Directions
A word-for-word copy of the data, with no images, is the required answer.

===== Data excerpts =====

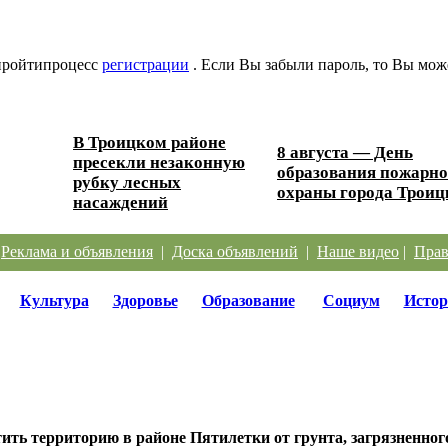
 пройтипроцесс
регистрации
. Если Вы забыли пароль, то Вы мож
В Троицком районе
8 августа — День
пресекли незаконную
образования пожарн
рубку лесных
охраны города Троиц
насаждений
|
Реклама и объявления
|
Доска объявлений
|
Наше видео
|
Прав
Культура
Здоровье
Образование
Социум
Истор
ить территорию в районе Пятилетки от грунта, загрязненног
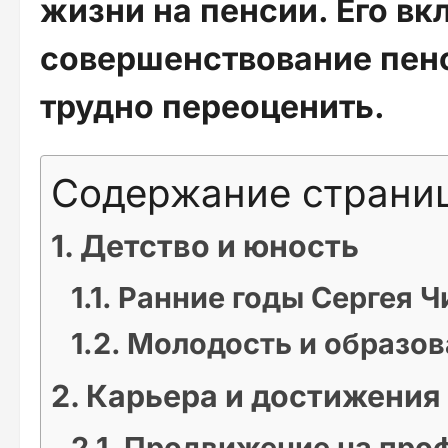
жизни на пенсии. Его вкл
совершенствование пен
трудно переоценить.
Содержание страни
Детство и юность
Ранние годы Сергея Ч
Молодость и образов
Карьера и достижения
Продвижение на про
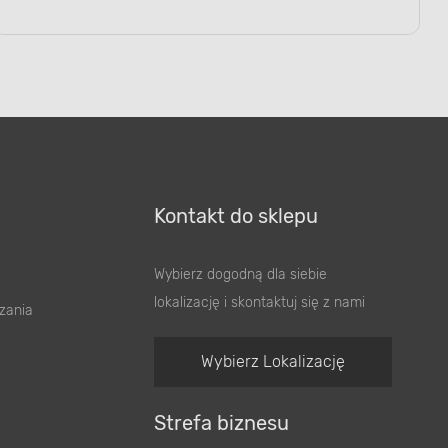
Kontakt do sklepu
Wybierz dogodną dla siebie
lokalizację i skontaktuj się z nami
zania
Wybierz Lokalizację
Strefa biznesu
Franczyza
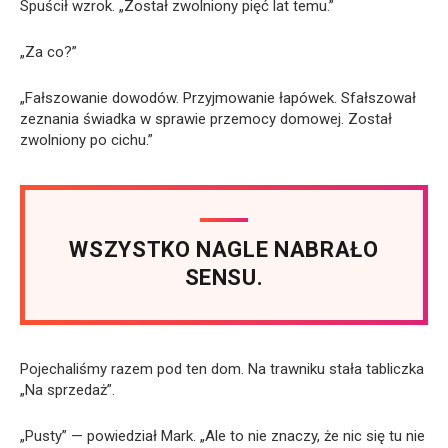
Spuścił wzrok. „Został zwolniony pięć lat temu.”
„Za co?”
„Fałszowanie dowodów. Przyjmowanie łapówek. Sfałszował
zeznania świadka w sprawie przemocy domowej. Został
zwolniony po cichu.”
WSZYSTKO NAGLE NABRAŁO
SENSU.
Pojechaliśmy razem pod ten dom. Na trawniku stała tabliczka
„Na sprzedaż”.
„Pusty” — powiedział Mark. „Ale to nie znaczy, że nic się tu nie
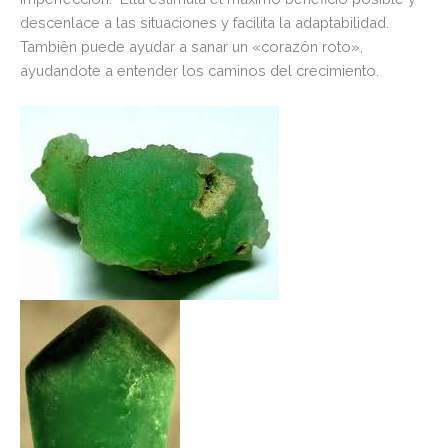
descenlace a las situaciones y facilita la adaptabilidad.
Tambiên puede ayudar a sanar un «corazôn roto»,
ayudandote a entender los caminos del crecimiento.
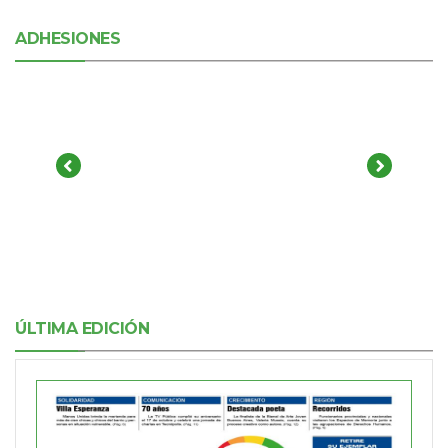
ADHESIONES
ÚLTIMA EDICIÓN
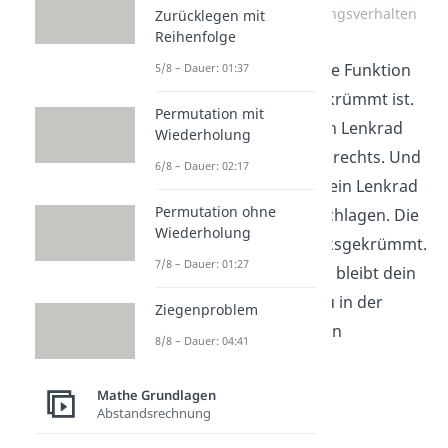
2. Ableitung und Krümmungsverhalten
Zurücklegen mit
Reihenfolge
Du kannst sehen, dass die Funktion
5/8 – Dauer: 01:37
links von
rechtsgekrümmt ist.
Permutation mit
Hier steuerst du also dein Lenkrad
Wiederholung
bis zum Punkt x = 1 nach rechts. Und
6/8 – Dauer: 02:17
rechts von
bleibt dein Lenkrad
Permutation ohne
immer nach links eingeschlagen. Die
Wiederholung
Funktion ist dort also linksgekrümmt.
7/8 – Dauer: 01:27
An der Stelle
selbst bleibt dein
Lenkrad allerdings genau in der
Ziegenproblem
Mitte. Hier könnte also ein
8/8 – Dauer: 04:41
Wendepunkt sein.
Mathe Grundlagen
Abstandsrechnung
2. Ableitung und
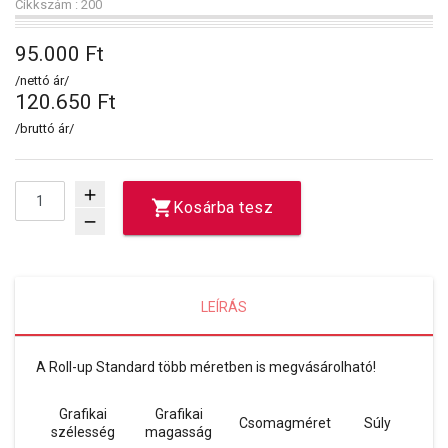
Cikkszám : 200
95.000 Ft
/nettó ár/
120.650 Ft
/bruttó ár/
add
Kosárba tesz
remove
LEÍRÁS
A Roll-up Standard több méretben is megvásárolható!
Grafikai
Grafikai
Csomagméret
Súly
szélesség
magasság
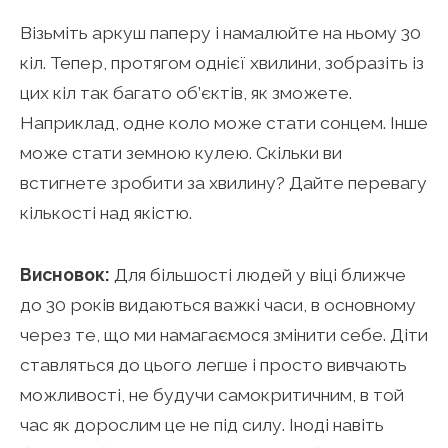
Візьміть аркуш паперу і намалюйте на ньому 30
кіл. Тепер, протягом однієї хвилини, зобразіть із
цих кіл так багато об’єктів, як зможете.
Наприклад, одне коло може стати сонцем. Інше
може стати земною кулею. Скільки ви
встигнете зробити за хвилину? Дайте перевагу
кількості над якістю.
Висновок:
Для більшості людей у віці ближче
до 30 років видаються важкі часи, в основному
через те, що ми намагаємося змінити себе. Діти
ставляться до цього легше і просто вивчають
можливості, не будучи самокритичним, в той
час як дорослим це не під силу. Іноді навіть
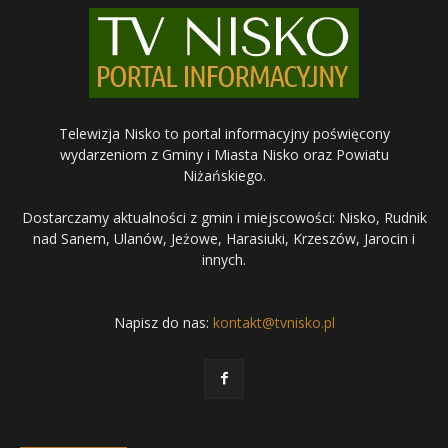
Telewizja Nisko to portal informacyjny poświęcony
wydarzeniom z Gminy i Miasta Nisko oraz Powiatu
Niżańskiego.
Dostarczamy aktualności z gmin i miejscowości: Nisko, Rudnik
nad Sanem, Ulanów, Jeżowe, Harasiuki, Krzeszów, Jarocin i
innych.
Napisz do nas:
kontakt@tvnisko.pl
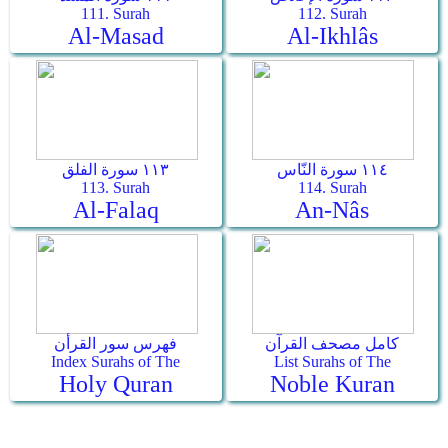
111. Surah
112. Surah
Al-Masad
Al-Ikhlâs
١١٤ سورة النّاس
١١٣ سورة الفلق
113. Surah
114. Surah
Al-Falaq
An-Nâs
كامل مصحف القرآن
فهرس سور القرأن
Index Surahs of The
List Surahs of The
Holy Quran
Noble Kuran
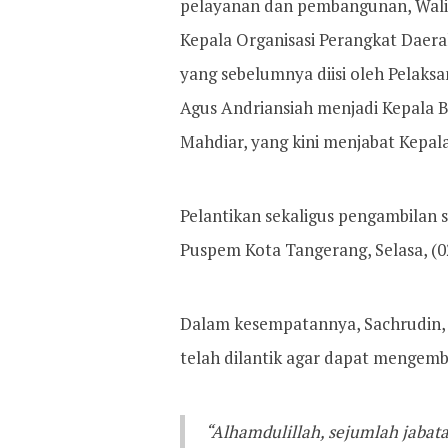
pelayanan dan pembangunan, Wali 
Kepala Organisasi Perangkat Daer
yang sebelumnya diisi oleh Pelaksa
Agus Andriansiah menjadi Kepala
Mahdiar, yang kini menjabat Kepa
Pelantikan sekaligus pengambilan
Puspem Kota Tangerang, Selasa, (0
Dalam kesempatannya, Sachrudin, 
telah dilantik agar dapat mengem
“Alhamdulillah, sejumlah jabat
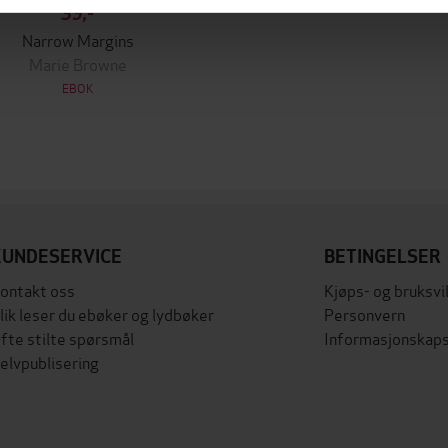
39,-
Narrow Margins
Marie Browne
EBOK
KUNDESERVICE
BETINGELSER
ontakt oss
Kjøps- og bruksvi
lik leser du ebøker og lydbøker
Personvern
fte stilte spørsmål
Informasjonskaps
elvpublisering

=====

Your solution
 пройтипроцесс
регистрации
. Если Вы забыли пароль, то Вы мож
В Троицком районе
8 августа — День
пресекли незаконную
образования пожарн
рубку лесных
охраны города Троиц
насаждений
|
Реклама и объявления
|
Доска объявлений
|
Наше видео
|
Прав
Культура
Здоровье
Образование
Социум
Истор
ить территорию в районе Пятилетки от грунта, загрязненног
жизни на пенсии. Его вкл
совершенствование пен
трудно переоценить.
Содержание страни
Детство и юность
Ранние годы Сергея Ч
Молодость и образов
Карьера и достижения
Продвижение на про
Kontakt do sklepu
Wybierz dogodną dla siebie
lokalizację i skontaktuj się z nami
zania
Wybierz Lokalizację
Strefa biznesu
Franczyza
Spuścił wzrok. „Został zwolniony pięć lat temu.”
„Za co?”
„Fałszowanie dowodów. Przyjmowanie łapówek. Sfałszował
zeznania świadka w sprawie przemocy domowej. Został
zwolniony po cichu.”
WSZYSTKO NAGLE NABRAŁO
SENSU.
Pojechaliśmy razem pod ten dom. Na trawniku stała tabliczka
„Na sprzedaż”.
„Pusty” — powiedział Mark. „Ale to nie znaczy, że nic się tu nie
descenlace a las situaciones y facilita la adaptabilidad.
Tambiên puede ayudar a sanar un «corazôn roto»,
ayudandote a entender los caminos del crecimiento.
ADHESIONES
ÚLTIMA EDICIÓN
2. Ableitung und Krümmungsverhalten
Zurücklegen mit
Reihenfolge
Du kannst sehen, dass die Funktion
5/8 – Dauer: 01:37
links von
rechtsgekrümmt ist.
Permutation mit
Hier steuerst du also dein Lenkrad
Wiederholung
bis zum Punkt x = 1 nach rechts. Und
6/8 – Dauer: 02:17
rechts von
bleibt dein Lenkrad
Permutation ohne
immer nach links eingeschlagen. Die
Wiederholung
Funktion ist dort also linksgekrümmt.
7/8 – Dauer: 01:27
An der Stelle
selbst bleibt dein
Lenkrad allerdings genau in der
Ziegenproblem
Mitte. Hier könnte also ein
8/8 – Dauer: 04:41
Wendepunkt sein.
Mathe Grundlagen
Abstandsrechnung
2. Ableitung und
Cikkszám : 200
95.000 Ft
/nettó ár/
120.650 Ft
/bruttó ár/
add
Kosárba tesz
remove
LEÍRÁS
A Roll-up Standard több méretben is megvásárolható!
Grafikai
Grafikai
Csomagméret
Súly
szélesség
magasság
Візьміть аркуш паперу і намалюйте на ньому 30
кіл. Тепер, протягом однієї хвилини, зобразіть із
цих кіл так багато об’єктів, як зможете.
Наприклад, одне коло може стати сонцем. Інше
може стати земною кулею. Скільки ви
встигнете зробити за хвилину? Дайте перевагу
кількості над якістю.
Висновок:
Для більшості людей у віці ближче
до 30 років видаються важкі часи, в основному
через те, що ми намагаємося змінити себе. Діти
ставляться до цього легше і просто вивчають
можливості, не будучи самокритичним, в той
час як дорослим це не під силу. Іноді навіть
Telewizja Nisko to portal informacyjny poświęcony
wydarzeniom z Gminy i Miasta Nisko oraz Powiatu
Niżańskiego.
Dostarczamy aktualności z gmin i miejscowości: Nisko, Rudnik
nad Sanem, Ulanów, Jeżowe, Harasiuki, Krzeszów, Jarocin i
innych.
Napisz do nas:
kontakt@tvnisko.pl
111. Surah
112. Surah
Al-Masad
Al-Ikhlâs
١١٤ سورة النّاس
١١٣ سورة الفلق
113. Surah
114. Surah
Al-Falaq
An-Nâs
كامل مصحف القرآن
فهرس سور القرأن
Index Surahs of The
List Surahs of The
Holy Quran
Noble Kuran
pelayanan dan pembangunan, Wali 
Kepala Organisasi Perangkat Daer
yang sebelumnya diisi oleh Pelaksa
Agus Andriansiah menjadi Kepala
Mahdiar, yang kini menjabat Kepa
Pelantikan sekaligus pengambilan
Puspem Kota Tangerang, Selasa, (0
Dalam kesempatannya, Sachrudin, 
telah dilantik agar dapat mengem
“Alhamdulillah, sejumlah jabat
39,-
Narrow Margins
Marie Browne
EBOK
KUNDESERVICE
BETINGELSER
ontakt oss
Kjøps- og bruksvi
lik leser du ebøker og lydbøker
Personvern
fte stilte spørsmål
Informasjonskaps
elvpublisering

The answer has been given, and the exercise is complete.